In April, OpenAI announced DALL-E 2, an AI text-to-image model that is based on GPT-3, and the results are seriously impressive.
First, a bit of background. GPT-3, introduced by OpenAI in 2020 is a 175 billion parameter language model that was trained on a huge internet dataset (think Wikipedia, web pages, social media, etc.). The true size of this dataset is difficult to estimate, but some reports suggest that the entire English Wikipedia (roughly 6 million articles) made up just 0.6% of its training data. The result is a language model that can perform natural language processing tasks like answering questions, completing text, reading comprehension, text summarization, and much more.
You may have heard about GPT-3 in 2020, when researchers and journalists alike played with its powerful text generator and found that GPT-3 was able to convincingly generate poems, articles, and even whole novels using just a single text prompt. GPT-3 was pushed further when Sharif Shameem demonstrated that GPT-3 was able to generate functional JSX code, having been shown just 2 JSX code samples to learn from. The key point is that GPT-3 doesn’t just output any old text, it is able to recognise the tone, style, and language of writing and generate new unseen and convincing text in that same style.

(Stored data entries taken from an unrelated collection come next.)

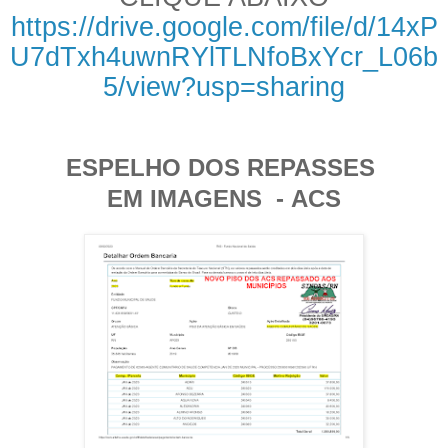
https://drive.google.com/file/d/14xP
U7dTxh4uwnRYlTLNfoBxYcr_L06b
5/view?usp=sharing
ESPELHO DOS REPASSES
EM IMAGENS -
ACS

DALL-E 2 takes this one step further. Leveraging the natural language understanding abilities of GPT-3, it is capable of generating photorealistic images that have never been seen before from simple text prompts. It was trained through CLIP, which stands for Contrastive Language-Image Pre-training. The model was shown millions of images and their associated captions and was able to learn the relationship between the semantics in natural language and their visual representations. This understanding of how images relate to their captions and vice versa allows it to generate, new previously unseen images from descriptions which combine multiple features, objects, or styles, using a process called ‘diffusion’. In the same way that GPT-3 can recognise writing styles and contexts, DALL-E 2 can ‘understand’ both the descriptions of the content i.e. “a car” and the style in which to generate i.e. “designed by Steve Jobs” to produce never seen before imagery, like this car.